Lipoprotein(a) and incident type-2 diabetes: results from the prospective Bruneck study and a meta-analysis of published literature.
journal contributionposted on 09.08.2018, 13:54 by Ellie Paige, Katya L. Masconi, Sotirios Tsimikas, Florian Kronenberg, Peter Santer, Siegfried Weger, Johann Willeit, Stefan Kiechl, Peter Willeit
AIMS: We aimed to (1) assess the association between lipoprotein(a) [Lp(a)] concentration and incident type-2 diabetes in the Bruneck study, a prospective population-based study, and (2) combine findings with evidence from published studies in a literature-based meta-analysis. METHODS: We used Cox proportional hazards models to calculate hazard ratios (HR) for incident type-2 diabetes over 20 years of follow-up in 815 participants of the Bruneck study according to their long-term average Lp(a) concentration. For the meta-analysis, we searched Medline, Embase and Web of Science for relevant prospective cohort studies published up to October 2016. RESULTS: In the Bruneck study, there was a 12% higher risk of type-2 diabetes for a one standard deviation lower concentration of log Lp(a) (HR = 1.12 [95% CI 0.95-1.32]; P = 0.171), after adjustment for age, sex, alcohol consumption, body mass index, smoking status, socioeconomic status, physical activity, systolic blood pressure, HDL cholesterol, log high-sensitivity C-reactive protein and waist-hip ratio.
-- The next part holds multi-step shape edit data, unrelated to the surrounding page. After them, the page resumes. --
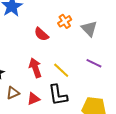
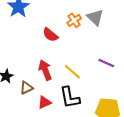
gray triangle: (89, 29) -> (95, 17), moved
brown triangle: (13, 93) -> (26, 88), moved

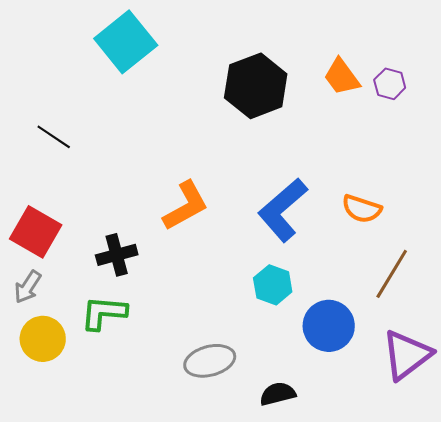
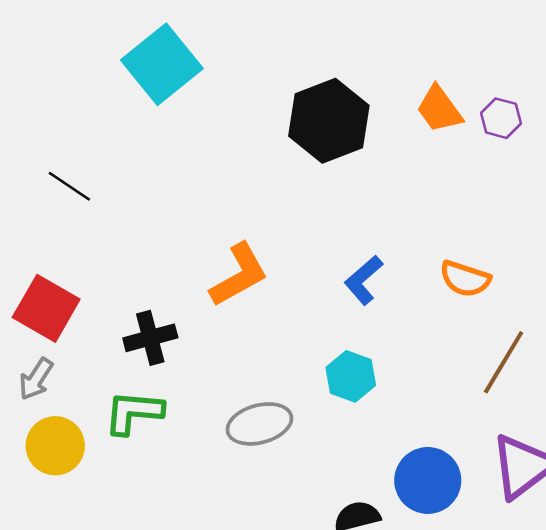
blue L-shape: (283, 210) -> (364, 280), size x0.6
blue circle: (329, 326) -> (428, 480), moved
gray ellipse: (210, 361) -> (259, 424), moved

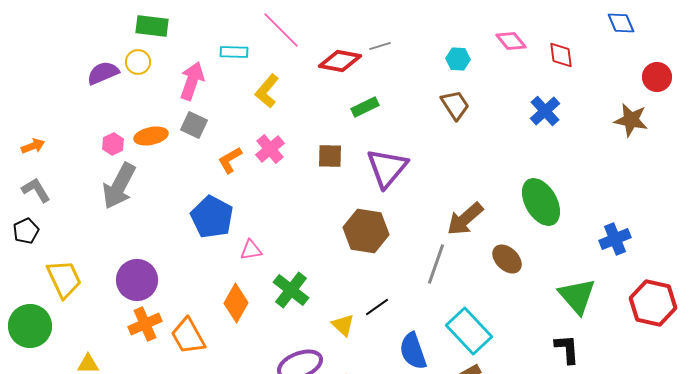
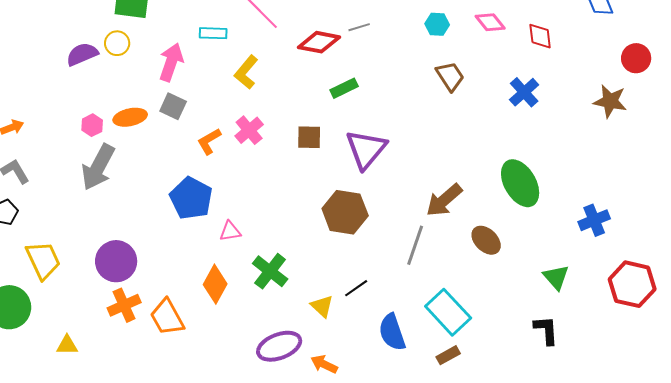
cyan hexagon: (458, 59) -> (437, 24), moved
brown trapezoid: (455, 105) -> (450, 76), moved
green triangle: (577, 296) -> (556, 277), size x0.7

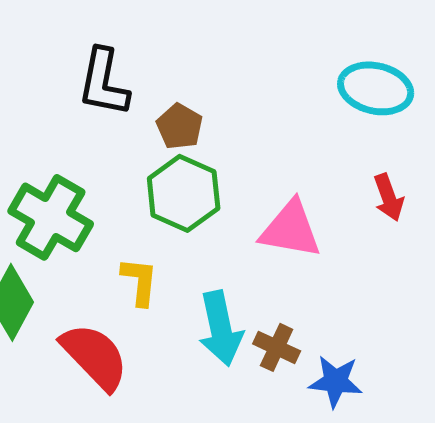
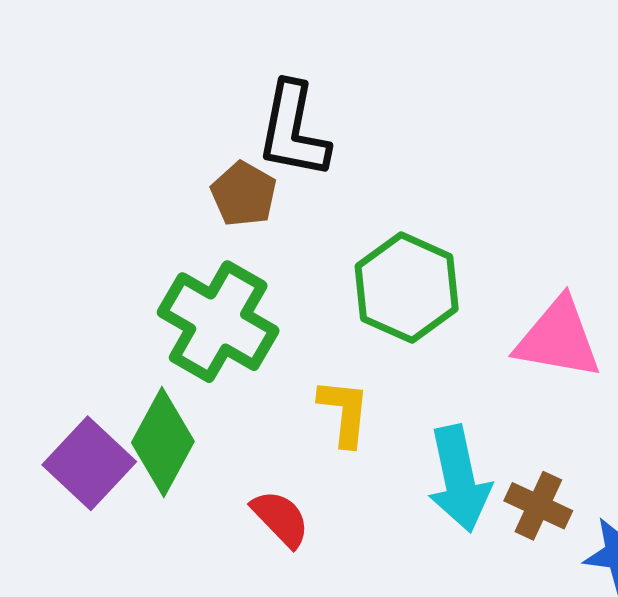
brown pentagon: (180, 126) -> (244, 194), moved
red semicircle: (95, 356) -> (280, 518), size x0.6

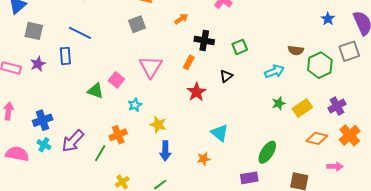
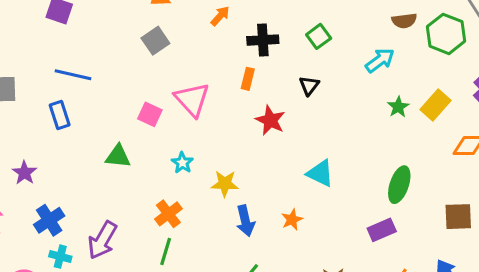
purple star: (38, 64) -> (24, 173), moved
pink square: (116, 80) -> (150, 114), moved
green line: (100, 153) -> (166, 251), moved
orange star: (204, 159) -> (292, 220), moved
In a meta-analysis involving four prospective cohorts with a total of 74,575 participants and 4514 incident events, the risk of type-2 diabetes was higher in the lowest two quintiles of Lp(a) concentrations (weighted mean Lp(a) = 3.3 and 7.0 mg/dL, respectively) compared to the highest quintile (62.9 mg/dL), with the highest risk of type-2 diabetes seen in quintile 1 (HR = 1.28 [1.14-1.43]; P < 0.001). CONCLUSIONS: The current available evidence from prospective studies suggests that there is an inverse association between Lp(a) concentration and risk of type-2 diabetes, with a higher risk of type-2 diabetes at low Lp(a) concentrations (approximately <7 mg/dL).